AN INTERVIEW with the Anglican priest who ran Kent social services at the time of the Kendall House children’s-home scandal shines a light on the culture that allowed children to be mistreated and abused in the 1970s and ’80s.
The priest, the Revd Nick Stacey, who died earlier this year (News, 12 May),was the director of Kent County Council’s social services from 1974 to 1985.
At that time, staff at Kendall House, Gravesend, a Church of England-run children’s home in Kent, were drugging, straitjacketing, and physically and sexually abusing vulnerable girls. The ordeals of dozens of young women came to light last year after an independent report found that Kendall House had “normalised” cruelty (News, 15 July 2016).
A recorded interview that Mr Stacey gave for an oral-history project in 2006 is now held by the British Library. In it, he explains how his policy was never to report staff who had been accused of abuse to the police, because he believed that children could be “incredibly manipulative” and make such stories up.
“Nobody was to go to the police about accusations against staff without my approval,” he says. “And it is incredible the way times have changed. I could never begin to do that now, but children, especially children in care, are incredibly manipulative.”
Frank: the Revd Nick Stacey
Many accusations of abuse from children in care were invented to make trouble for care-home staff, he believed. “[Children] come back [late] at six or seven o’clock, probably either having sex in the churchyard with somebody or stealing at Marks & Spencer’s or both. And [the staff] would say, ‘You’re to go to bed without supper.’
“The kids would go into supper, the child would creep down and telephone Childline, saying, ‘I’m being abused.’”
Mr Stacey tells the interviewer with pride that he “never once” went to the police, because there was never a “serious case” worth reporting.

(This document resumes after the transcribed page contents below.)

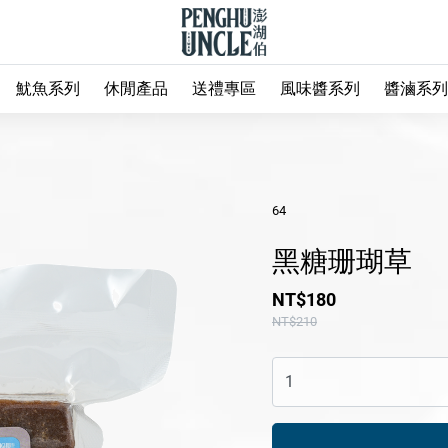
魷魚系列
休閒產品
送禮專區
風味醬系列
醬滷系列
64
黑糖珊瑚草
NT$180
NT$210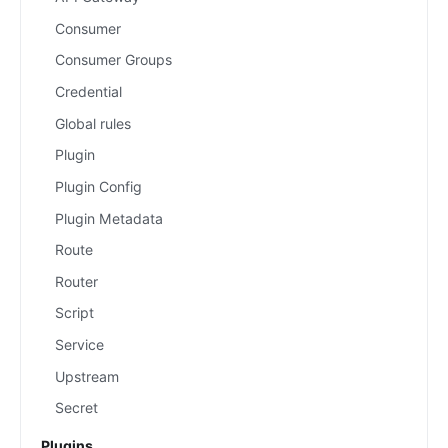
Consumer
Consumer Groups
Credential
Global rules
Plugin
Plugin Config
Plugin Metadata
Route
Router
Script
Service
Upstream
Secret
Plugins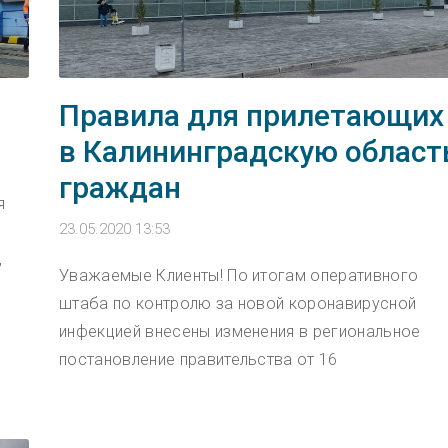
Правила для прилетающих
в Калининградскую област
граждан
я
23.05.2020 13:53
,
Уважаемые Клиенты! По итогам оперативного
штаба по контролю за новой коронавирусной
инфекцией внесены изменения в региональное
постановление правительства от 16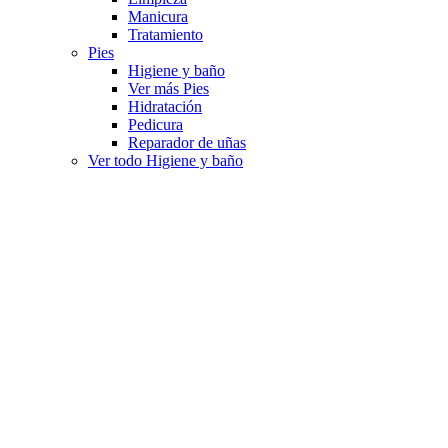
Manicura
Tratamiento
Pies
Higiene y baño
Ver más Pies
Hidratación
Pedicura
Reparador de uñas
Ver todo Higiene y baño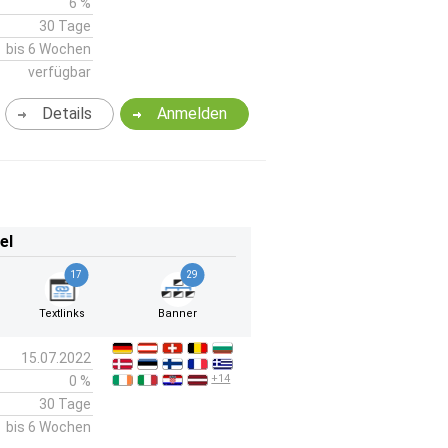
6 %
30 Tage
bis 6 Wochen
verfügbar
Details
Anmelden
el
17
29
Textlinks
Banner
15.07.2022
+14
0 %
30 Tage
bis 6 Wochen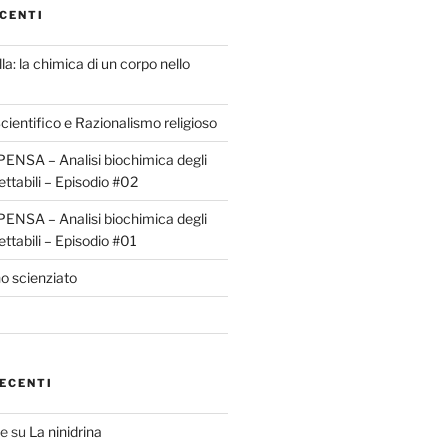
CENTI
la: la chimica di un corpo nello
ientifico e Razionalismo religioso
ENSA – Analisi biochimica degli
ettabili – Episodio #02
ENSA – Analisi biochimica degli
ettabili – Episodio #01
o scienziato
ECENTI
te
su
La ninidrina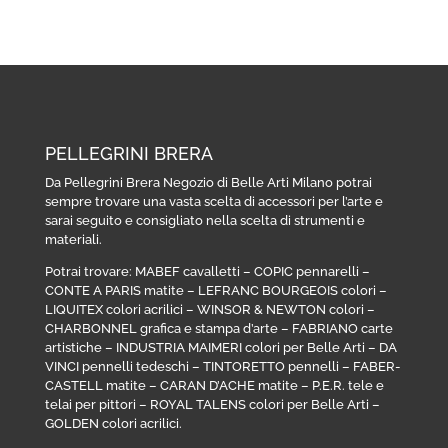
PELLEGRINI BRERA
Da Pellegrini Brera Negozio di Belle Arti Milano potrai
sempre trovare una vasta scelta di accessori per l’arte e
sarai seguito e consigliato nella scelta di strumenti e
materiali.
Potrai trovare:
MABEF cavalletti
–
COPIC pennarelli
–
CONTE A PARIS matite
–
LEFRANC BOURGEOIS colori
–
LIQUITEX colori acrilici
–
WINSOR & NEWTON colori
–
CHARBONNEL grafica e stampa d’arte
–
FABRIANO carte
artistiche
–
INDUSTRIA MAIMERI colori per Belle Arti
–
DA
VINCI pennelli tedeschi
–
TINTORETTO pennelli
–
FABER-
CASTELL matite
–
CARAN D’ACHE matite
–
P.E.R. tele e
telai per pittori
–
ROYAL TALENS colori per Belle Arti
–
GOLDEN colori acrilici
.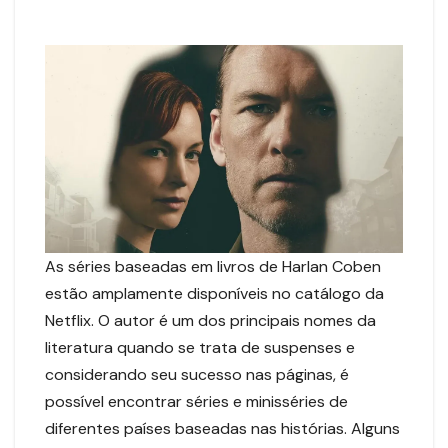
As séries baseadas em livros de Harlan Coben
estão amplamente disponíveis no catálogo da
Netflix. O autor é um dos principais nomes da
literatura quando se trata de suspenses e
considerando seu sucesso nas páginas, é
possível encontrar séries e minisséries de
diferentes países baseadas nas histórias. Alguns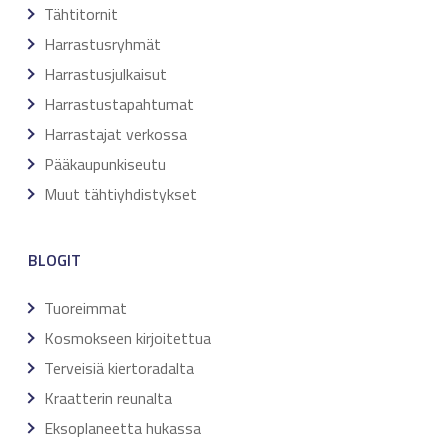
Tähtitornit
Harrastusryhmät
Harrastusjulkaisut
Harrastustapahtumat
Harrastajat verkossa
Pääkaupunkiseutu
Muut tähtiyhdistykset
BLOGIT
Tuoreimmat
Kosmokseen kirjoitettua
Terveisiä kiertoradalta
Kraatterin reunalta
Eksoplaneetta hukassa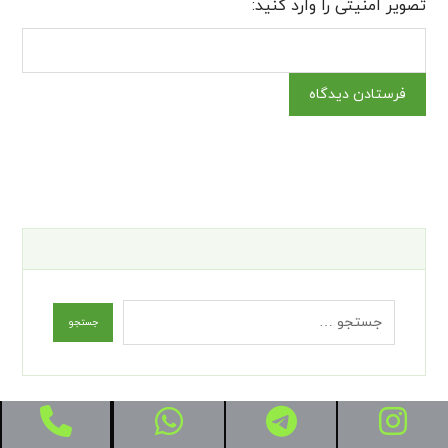
تصویر امنیتی را وارد کنید:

In reality, while he was responsible for all social services in Kent, girls at Kendall House were “caught in a regime that, in many ways, sought to rob them of their individuality, of hope, and in some cases of their liberty”, the independent report says.
Girls as young as 11 were routinely, and sometimes without any medical assessment, given antidepressants, sedatives, and anti-psychotic medication, and others were put in straitjackets or sent to a local adult psychiatric hospital. There were at least two incidents of rape while girls were put in isolation as a punishment, and several pregnancies and cases of self-harming.
Those whose task was to oversee the Kendall House girls’ well-being “demonstrated little curiosity, challenge or questioning”, the report says.
Teresa Cooper, a Kendall House survivor, said that Mr Stacey’s interview was “startling” and would have “huge” ramifications.
Ms Cooper, whose interventions ultimately led to the independent review of abuse at Kendall House, was drugged more than 1200 times while at Kendall House, and later gave birth to three children, all of whom have birth defects.
“I am deeply disappointed and I feel let down once again,” she said in response to the recording. “I call for an investigation into the practices of Mr Stacey during his leadership as director to Kent social services.”
Despite noting that there were no “scandals” in Kent under his watch, Mr Stacey admits during the 2006 interview that he did on occasion force some care-home workers to resign and put their names on an “at risk” register. “I would try and get them to go to counselling,” he said. “I actually fundamentally think that to put these people . . . Terribly sad if you’re sexually orientated towards children.”
He also recounts the story of how he got one care-home worker, who had hit a child “very hard”, acquitted by hiring him a high-flying QC and personally giving evidence in court in his defence.